Without the pictures, print the lines running from the beginning of the material to the line containing "برای جمع آوری بازخورد", both ends included.

Dataset records –
# # # #

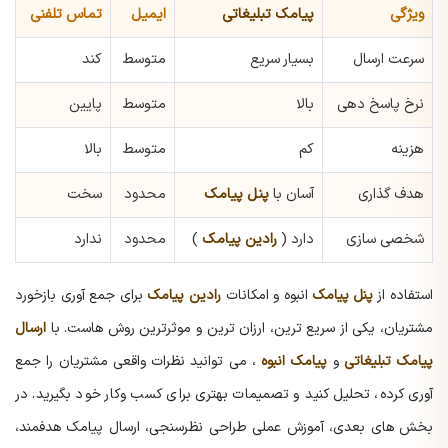
ویژگی
پیامک تبلیغاتی
ایمیل
تماس تلفنی
سرعت ارسال
بسیار سریع
متوسط
کند
نرخ پاسخ دهی
بالا
متوسط
پایین
هزینه
کم
متوسط
بالا
هدف گذاری
آسان با
پنل پیامک
محدود
سخت
شخصی سازی
دارد (
رادین پیامک
)
محدود
ندارد
استفاده از
پنل پیامک
انبوه
و امکانات
رادین پیامک
برای جمع آوری بازخورد
مشتریان، یکی از سریع ترین، ارزان ترین و موثرترین روش هاست. با
ارسال
پیامک تبلیغاتی
و
پیامک انبوه
، می توانید نظرات واقعی مشتریان را جمع
آوری کرده، تحلیل کنید و تصمیمات بهتری برای کسب وکار خود بگیرید. در
بخش های بعدی، آموزش عملی طراحی نظرسنجی، ارسال پیامک هدفمند،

# # # #

Response below –
ویژگی
پیامک تبلیغاتی
ایمیل
تماس تلفنی
سرعت ارسال
بسیار سریع
متوسط
کند
نرخ پاسخ دهی
بالا
متوسط
پایین
هزینه
کم
متوسط
بالا
هدف گذاری
آسان با
پنل پیامک
محدود
سخت
شخصی سازی
دارد (
رادین پیامک
)
محدود
ندارد
استفاده از
پنل پیامک
انبوه
و امکانات
رادین پیامک
برای جمع آوری بازخورد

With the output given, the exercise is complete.